> _Task instructions_
Once you reach the line containing "Woundfix / Biowound, per" in the entries below, write out that line and each one after it down to the line containing "substitutes tell a", exactly and with nothing added.

------ Supplied material ------

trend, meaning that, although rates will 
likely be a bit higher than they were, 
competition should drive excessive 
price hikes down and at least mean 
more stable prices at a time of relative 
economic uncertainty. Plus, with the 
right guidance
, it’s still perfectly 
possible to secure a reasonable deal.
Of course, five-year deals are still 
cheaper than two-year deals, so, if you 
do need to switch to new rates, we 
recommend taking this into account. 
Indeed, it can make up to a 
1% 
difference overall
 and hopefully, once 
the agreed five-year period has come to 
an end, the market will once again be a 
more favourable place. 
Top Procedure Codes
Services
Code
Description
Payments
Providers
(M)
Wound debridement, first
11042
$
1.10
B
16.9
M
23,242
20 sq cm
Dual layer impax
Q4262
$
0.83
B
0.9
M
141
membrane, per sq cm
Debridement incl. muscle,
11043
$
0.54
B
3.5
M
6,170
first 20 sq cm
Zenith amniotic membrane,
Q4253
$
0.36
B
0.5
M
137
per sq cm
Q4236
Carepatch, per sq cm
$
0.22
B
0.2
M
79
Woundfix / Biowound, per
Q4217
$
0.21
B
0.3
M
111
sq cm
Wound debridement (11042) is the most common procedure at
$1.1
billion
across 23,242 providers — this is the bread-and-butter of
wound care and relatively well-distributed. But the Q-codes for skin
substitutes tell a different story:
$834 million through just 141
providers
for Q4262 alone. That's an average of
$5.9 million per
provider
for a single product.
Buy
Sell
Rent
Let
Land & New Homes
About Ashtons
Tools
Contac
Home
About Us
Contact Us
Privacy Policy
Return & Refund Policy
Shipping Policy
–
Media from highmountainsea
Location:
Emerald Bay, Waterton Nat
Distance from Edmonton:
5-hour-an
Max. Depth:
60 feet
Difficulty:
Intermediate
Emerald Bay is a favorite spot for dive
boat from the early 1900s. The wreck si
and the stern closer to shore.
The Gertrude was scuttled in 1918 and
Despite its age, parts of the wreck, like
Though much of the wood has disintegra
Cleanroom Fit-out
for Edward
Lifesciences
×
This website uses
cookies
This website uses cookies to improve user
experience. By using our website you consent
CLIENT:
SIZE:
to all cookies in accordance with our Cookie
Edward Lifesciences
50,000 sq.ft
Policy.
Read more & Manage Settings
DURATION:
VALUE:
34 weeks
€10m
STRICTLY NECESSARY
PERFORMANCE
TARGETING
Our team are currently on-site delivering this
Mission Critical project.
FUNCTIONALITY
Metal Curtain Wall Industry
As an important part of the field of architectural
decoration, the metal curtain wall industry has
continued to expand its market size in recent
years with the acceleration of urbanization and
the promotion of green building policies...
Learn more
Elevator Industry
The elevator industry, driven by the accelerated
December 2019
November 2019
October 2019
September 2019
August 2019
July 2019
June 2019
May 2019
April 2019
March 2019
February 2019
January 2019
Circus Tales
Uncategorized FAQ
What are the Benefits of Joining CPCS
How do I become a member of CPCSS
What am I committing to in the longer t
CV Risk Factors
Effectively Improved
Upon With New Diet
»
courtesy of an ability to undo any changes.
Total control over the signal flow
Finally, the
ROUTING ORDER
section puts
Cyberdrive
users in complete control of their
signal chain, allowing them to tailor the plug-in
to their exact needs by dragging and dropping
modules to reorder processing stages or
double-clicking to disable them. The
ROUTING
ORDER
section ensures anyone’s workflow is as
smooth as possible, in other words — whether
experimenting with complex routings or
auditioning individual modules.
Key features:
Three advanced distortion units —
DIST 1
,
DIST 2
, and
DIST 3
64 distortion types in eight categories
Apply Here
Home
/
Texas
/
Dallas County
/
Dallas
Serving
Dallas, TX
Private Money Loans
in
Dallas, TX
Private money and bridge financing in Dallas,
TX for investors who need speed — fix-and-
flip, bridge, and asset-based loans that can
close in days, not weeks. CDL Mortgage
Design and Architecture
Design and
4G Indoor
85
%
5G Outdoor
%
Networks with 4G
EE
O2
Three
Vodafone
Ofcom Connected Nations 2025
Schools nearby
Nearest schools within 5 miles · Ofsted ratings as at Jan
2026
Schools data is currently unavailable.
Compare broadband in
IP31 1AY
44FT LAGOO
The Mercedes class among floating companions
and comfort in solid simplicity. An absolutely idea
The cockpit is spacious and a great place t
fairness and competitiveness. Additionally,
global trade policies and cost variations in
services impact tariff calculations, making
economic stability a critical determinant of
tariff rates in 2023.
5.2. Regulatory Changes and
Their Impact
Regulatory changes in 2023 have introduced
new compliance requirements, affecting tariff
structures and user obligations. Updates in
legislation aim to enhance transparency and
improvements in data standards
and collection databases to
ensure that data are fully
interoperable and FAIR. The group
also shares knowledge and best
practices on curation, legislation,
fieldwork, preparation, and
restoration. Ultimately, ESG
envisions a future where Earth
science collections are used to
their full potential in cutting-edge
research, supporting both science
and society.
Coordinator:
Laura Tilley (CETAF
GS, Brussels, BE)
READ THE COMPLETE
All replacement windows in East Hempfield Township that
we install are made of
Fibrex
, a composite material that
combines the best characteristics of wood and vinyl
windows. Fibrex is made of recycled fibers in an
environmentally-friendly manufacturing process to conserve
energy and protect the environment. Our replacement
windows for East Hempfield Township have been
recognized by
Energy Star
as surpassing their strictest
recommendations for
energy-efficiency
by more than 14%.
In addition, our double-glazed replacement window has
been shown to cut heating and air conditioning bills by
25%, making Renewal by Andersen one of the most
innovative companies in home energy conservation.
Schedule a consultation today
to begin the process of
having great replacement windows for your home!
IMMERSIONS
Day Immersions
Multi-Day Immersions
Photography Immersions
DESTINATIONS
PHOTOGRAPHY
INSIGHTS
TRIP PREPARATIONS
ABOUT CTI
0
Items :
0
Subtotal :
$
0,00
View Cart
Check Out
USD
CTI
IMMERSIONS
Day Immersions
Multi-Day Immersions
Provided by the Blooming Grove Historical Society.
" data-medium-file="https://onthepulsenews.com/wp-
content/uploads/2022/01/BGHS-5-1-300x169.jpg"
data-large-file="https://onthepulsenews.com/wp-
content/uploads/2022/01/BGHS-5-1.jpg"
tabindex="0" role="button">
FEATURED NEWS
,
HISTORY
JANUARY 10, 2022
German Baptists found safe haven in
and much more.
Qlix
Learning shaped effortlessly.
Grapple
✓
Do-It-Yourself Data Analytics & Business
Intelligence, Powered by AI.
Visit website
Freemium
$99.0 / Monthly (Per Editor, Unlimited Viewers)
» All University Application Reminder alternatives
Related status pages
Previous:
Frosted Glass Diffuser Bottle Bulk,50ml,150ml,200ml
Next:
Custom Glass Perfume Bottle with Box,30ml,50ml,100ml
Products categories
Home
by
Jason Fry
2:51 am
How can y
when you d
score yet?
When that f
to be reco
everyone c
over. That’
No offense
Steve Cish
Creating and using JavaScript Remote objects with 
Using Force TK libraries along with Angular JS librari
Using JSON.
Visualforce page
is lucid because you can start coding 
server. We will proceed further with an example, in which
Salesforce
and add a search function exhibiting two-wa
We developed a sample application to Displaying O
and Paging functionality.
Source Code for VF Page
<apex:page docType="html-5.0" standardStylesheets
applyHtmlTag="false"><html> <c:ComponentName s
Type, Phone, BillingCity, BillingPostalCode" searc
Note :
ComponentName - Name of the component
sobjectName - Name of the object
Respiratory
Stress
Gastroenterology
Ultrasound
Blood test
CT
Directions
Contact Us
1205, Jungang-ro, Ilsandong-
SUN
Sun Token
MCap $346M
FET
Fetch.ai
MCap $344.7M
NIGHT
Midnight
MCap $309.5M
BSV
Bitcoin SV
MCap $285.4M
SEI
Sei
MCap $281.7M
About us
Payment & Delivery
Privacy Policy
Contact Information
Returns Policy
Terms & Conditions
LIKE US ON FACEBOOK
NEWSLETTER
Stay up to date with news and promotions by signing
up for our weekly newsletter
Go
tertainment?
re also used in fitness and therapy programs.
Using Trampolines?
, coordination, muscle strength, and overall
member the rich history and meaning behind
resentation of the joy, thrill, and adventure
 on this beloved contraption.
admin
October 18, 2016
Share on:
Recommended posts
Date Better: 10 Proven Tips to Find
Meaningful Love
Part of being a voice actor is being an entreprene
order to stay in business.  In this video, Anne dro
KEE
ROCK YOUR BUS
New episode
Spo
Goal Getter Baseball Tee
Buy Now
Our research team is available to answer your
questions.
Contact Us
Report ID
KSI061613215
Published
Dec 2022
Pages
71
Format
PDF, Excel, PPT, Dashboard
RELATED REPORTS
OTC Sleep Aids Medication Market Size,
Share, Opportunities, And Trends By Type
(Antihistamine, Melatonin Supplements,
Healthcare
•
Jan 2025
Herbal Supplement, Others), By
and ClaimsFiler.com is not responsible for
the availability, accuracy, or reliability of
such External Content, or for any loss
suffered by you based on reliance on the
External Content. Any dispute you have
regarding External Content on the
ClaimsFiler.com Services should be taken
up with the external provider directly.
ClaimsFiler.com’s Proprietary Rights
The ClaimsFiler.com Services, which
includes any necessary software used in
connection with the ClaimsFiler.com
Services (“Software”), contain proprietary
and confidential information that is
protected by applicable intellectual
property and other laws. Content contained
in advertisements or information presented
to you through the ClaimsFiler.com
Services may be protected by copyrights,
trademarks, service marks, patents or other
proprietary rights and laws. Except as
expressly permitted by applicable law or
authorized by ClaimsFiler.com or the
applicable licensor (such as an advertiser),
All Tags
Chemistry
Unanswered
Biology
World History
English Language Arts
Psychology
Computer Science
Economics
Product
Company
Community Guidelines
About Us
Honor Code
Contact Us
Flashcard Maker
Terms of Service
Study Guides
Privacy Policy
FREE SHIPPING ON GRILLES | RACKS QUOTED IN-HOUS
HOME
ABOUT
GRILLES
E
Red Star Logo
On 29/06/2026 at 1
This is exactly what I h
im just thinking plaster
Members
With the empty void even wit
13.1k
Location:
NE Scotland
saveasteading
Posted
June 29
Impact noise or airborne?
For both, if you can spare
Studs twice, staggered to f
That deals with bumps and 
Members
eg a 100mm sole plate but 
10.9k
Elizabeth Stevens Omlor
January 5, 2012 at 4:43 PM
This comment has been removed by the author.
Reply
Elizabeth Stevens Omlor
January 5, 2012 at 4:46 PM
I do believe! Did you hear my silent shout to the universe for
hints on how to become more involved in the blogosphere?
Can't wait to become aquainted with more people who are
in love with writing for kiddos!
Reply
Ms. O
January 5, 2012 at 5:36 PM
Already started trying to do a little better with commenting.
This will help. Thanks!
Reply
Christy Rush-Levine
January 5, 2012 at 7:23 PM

------

> _Answer to the exercise_
Woundfix / Biowound, per
Q4217
$
0.21
B
0.3
M
111
sq cm
Wound debridement (11042) is the most common procedure at
$1.1
billion
across 23,242 providers — this is the bread-and-butter of
wound care and relatively well-distributed. But the Q-codes for skin
substitutes tell a different story:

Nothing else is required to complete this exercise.